気候変動のエキスパートとして世界をまたにかけて活躍

MITでは気候変動における適応策(アダプテーション)について研究しました。既に災害や異常気象が起きている現在、途上国では適応策の実行が急務です。日本では何ということもない小さな自然災害が、途上国では大災害に発展するリスクがある。その分野での仕事をめざし、卒業後はJPO派遣を通して国連開発計画(UNDP)に入職しました。ちょうどその頃〈アフリカ・アダプテーション・プログラム〉という、まさに自分の専門分野に関わるプロジェクトが行われていたからです。気候変動の専門家として、アフリカと太平洋島嶼国の適応策支援に取り組みました。十分な知識を持って臨んだのですが、やはりそこで暮らし、日々影響を体感されている住民の方々から学ぶことは多かったですね。ハード面における短期的な支援だけでなく、技術支援や意識改革など長期間にわたるパートナーシップが必要だということも、改めて感じました。この間正規職員へと採用されましたが、「さらなるスキルアップを図りたい」、そして「より良い支援を行うためにもっと日本の知見を生かしたい」と考えるように。そこで世界銀行の東京防災ハブに転職したのです。

東京防災ハブは日本と世銀による〈日本―世界銀行防災共同プログラム〉を通して日本と世界各国の専門知識を結ぶ拠点。道路やダムの修復・造設、都市開発などのインフラ関連、また、各国の開発計画レベルでの防災の取り組み、リスクファイナンス、ソーシャルセーフティーネットなどの分野で世銀が行っているすべての開発支援に防災対策の知見と技術を生かす役割を担っています。日本はこれまで多くの自然災害に見舞われながらも立ち直り、豊かな社会を築いてきました。その知見とノウハウを世界規模で標準化するための取り組みです。私は今ここで、防災専門官として働いています。

専門性を磨くために中高時代からできること

仕事は本当に面白いですね。世銀は「開発の総合デパート」と例えられる通り、あらゆる分野のノウハウがあります。各分野のエキスパートと協働することで学ぶことは多く、一緒に新しい分野を作っていくこともできる。自分の能力と頑張り次第で、可能性は無限に広がるのです。だからこそ自分の「専門性」が何より大切です。

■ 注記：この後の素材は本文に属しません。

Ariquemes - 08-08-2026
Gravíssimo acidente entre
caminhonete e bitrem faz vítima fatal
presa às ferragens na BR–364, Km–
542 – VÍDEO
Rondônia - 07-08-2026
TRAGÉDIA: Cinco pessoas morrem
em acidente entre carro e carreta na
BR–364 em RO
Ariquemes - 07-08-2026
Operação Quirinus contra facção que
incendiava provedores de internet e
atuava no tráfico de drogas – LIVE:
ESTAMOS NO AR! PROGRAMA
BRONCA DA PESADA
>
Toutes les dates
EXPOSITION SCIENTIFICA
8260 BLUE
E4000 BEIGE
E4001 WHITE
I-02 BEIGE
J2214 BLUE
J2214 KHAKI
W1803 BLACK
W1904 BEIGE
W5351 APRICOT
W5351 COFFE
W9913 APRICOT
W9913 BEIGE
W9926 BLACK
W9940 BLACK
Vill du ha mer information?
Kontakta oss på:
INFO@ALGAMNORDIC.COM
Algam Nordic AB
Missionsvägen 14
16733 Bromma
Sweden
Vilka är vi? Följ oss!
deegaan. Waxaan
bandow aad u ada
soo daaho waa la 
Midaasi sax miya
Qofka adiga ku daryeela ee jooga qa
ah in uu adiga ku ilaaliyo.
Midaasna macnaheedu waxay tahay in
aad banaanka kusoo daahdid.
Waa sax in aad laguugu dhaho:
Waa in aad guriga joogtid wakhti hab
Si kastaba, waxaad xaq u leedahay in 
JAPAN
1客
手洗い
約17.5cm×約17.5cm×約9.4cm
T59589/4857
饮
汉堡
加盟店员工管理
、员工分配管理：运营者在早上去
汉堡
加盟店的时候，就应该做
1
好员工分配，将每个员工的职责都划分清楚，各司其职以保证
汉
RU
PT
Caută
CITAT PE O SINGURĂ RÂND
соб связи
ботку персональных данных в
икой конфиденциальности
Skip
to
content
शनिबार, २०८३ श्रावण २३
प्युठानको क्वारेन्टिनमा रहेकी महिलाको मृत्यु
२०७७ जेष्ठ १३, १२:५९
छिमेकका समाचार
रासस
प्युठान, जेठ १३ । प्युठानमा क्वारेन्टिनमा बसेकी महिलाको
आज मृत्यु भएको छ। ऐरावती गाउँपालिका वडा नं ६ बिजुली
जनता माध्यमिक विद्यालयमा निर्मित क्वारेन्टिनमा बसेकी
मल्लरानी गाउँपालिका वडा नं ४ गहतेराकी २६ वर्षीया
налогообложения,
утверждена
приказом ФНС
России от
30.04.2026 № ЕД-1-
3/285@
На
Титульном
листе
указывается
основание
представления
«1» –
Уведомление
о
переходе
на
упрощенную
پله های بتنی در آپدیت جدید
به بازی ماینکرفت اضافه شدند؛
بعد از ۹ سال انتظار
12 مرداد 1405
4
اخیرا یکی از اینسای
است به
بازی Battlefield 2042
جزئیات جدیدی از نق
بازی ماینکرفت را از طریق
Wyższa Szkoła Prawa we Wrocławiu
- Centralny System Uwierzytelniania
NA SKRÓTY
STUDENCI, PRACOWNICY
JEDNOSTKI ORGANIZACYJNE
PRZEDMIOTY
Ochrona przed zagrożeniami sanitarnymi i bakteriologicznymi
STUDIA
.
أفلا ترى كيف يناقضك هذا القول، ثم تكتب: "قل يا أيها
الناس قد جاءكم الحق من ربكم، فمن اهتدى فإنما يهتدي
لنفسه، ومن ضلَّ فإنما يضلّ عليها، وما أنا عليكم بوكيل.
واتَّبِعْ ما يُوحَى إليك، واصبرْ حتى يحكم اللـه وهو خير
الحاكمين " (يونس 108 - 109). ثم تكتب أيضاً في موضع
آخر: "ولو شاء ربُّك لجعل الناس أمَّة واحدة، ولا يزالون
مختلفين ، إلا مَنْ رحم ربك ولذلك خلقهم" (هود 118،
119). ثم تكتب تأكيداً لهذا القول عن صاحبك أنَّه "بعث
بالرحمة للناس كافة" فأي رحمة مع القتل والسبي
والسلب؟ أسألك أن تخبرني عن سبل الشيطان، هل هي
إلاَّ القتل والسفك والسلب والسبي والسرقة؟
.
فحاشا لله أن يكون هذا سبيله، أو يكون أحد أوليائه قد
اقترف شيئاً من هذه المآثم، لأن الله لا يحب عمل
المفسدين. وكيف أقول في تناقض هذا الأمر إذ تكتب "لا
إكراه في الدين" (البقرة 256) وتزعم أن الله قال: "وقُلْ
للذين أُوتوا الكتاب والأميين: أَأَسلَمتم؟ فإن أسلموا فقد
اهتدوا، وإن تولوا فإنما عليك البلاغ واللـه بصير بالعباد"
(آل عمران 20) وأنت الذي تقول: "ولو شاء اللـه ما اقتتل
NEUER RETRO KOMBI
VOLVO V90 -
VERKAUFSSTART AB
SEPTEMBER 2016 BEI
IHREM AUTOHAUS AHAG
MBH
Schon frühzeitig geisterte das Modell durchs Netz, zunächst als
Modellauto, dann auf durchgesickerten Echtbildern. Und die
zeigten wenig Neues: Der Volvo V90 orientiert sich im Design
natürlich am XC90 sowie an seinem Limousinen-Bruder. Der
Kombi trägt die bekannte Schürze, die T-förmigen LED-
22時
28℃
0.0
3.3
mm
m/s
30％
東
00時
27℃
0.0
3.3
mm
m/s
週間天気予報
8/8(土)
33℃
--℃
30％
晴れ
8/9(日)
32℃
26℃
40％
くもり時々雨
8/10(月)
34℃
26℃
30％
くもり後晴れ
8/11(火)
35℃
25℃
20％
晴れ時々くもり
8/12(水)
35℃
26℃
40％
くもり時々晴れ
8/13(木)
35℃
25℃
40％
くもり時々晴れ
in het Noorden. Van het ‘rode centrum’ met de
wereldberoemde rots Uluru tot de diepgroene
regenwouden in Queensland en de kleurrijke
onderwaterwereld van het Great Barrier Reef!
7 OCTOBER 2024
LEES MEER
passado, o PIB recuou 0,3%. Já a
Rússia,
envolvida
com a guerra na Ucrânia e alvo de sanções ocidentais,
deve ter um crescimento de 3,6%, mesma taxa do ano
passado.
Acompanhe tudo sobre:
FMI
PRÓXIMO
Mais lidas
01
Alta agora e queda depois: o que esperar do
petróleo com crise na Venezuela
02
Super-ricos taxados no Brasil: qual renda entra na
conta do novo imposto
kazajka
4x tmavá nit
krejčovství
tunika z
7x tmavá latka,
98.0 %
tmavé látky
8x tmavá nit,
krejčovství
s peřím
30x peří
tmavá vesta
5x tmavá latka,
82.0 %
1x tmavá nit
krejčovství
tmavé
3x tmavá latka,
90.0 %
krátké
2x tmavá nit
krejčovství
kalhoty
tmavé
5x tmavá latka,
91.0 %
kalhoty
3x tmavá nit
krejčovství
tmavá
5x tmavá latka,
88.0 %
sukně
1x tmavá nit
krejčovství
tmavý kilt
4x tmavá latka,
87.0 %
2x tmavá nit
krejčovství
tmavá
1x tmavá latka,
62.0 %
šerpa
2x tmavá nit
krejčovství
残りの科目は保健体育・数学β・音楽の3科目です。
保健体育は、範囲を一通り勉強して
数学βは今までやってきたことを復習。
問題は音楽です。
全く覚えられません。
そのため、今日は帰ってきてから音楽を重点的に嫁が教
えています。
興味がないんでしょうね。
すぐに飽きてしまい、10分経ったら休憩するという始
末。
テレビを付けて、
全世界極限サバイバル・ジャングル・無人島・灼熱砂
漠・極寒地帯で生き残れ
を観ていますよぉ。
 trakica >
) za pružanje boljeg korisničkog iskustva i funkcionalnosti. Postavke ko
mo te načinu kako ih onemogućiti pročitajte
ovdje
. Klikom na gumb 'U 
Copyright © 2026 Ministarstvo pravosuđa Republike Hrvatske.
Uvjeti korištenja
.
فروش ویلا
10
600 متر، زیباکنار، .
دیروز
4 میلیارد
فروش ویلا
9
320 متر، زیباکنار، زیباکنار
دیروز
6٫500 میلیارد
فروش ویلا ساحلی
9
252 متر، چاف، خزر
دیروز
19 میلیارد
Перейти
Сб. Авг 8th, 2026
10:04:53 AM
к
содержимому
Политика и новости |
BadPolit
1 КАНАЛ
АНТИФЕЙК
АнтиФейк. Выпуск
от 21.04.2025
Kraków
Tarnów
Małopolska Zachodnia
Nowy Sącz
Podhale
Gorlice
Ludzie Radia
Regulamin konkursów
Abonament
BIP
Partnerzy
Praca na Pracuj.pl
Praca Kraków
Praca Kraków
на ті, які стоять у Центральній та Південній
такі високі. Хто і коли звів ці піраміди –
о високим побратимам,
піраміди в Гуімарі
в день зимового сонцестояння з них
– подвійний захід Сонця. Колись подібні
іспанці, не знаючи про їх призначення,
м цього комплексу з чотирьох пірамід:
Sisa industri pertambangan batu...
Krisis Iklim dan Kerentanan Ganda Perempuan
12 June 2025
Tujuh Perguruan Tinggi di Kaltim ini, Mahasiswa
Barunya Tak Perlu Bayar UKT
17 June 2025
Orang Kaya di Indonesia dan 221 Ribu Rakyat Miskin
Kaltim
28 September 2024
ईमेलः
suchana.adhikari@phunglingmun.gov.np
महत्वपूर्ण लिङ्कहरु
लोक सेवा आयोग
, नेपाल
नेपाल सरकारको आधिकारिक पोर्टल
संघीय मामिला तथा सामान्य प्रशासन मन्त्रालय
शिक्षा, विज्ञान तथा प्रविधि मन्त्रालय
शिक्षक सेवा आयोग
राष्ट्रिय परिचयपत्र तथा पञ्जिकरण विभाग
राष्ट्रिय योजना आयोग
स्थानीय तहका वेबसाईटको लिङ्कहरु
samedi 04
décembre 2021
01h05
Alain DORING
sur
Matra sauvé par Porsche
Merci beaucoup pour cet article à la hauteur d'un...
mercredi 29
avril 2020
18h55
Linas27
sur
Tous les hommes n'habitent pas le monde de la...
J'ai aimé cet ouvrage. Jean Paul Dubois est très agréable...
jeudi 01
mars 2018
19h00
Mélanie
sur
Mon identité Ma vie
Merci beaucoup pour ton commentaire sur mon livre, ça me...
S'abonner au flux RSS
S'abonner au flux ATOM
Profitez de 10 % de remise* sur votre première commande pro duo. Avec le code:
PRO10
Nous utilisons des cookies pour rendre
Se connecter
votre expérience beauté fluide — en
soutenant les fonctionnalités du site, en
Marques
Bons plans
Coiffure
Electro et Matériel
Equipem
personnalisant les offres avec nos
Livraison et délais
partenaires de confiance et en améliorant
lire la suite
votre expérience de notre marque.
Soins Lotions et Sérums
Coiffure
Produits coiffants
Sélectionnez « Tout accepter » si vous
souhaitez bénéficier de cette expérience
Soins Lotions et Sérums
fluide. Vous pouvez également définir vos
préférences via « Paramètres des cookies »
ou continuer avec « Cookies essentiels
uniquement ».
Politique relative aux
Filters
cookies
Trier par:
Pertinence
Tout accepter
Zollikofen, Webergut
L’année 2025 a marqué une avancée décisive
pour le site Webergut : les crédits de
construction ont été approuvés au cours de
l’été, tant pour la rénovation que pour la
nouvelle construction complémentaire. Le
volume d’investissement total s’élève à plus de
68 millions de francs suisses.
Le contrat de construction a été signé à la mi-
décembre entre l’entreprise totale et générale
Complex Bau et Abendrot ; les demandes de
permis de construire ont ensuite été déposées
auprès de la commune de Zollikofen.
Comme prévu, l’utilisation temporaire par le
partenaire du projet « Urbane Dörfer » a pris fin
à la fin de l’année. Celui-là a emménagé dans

自分は何が得意で、何に興味があるのか。チームにどう貢献することができるのか。それを具体的に示し続ける必要があります。国際機関は完全能力主義で、終身雇用ではありません。自分の成果と目標を軸に、常に次のポジションへ向けてステップを踏み続けなければならない。入行後もさらなる知識のブラッシュアップが必要です。そして、様々な国の人々と働ける環境も魅力的です。異なる考えや価値観に触れ、日々視野を広げていけることは、国際機関で働く醍醐味ではないでしょうか。

それゆえの苦労ももちろんあります。多様な文化や価値観が存在することで、合意形成の難しさが表面化しやすいのです。そんな時はあらかじめお互い譲れないポイントを確認し合い、差別化するようにしています。その上で、一つのことだけで議論するのではなく、二つ以上の議題をテーブルに乗せる。そうすることで一つは譲り、一つは優先させてもらうという交渉ができる。パイを広げることで、合意形成を築き易くすることができるのです。

世銀にもJPO制度があるので、是非多くの若い人にチャレンジしてほしいですね。大まかな枠組みの中で配属先が決まる国連のJPO とは違い、世銀のJPOは個別ポストによる募集です。即戦力として貢献できる、高い専門知識と職務経験が必要とされます。また、職員は欧米の大学院出身者が多いですね。欧米の大学では、自己PRやプレゼン、ディスカッション力が鍛えられる。それらの力は国際機関でそのまま役に立ちます。英語力の習得は当然として、もう一歩踏み込んだコミュニケーション力の体得が不可欠だと感じます。

これから国際機関をめざす中高生の皆さんには〝自分の興味に自覚的″であってほしいですね。自分の興味や特性を見極めるのは非常に難しく、私自身、専攻を決めたのは留学から帰国した大学3年時です。しかし「何が面白いと自分は思うか」については、常に問い続けていました。そして留学やボランティアなど、自分の生活圏から思い切って飛び出してみることも〝自分の分野″を引きつける原動力になるのではないでしょうか。そして一度出会ったらその後は、学歴から職歴に至るまで一貫したキャリア形成を心がけてください。国際公務員としての道は、きっとあなたのそばにあります。

(※)JPO 派遣制度…国際機関を志す若者を支援するプログラム。日本政府が経費を負担して当該機関に一定期間派遣し、正規採用へとつなげることを目的とする。修士号と2年以上の専門分野での職務経験が条件。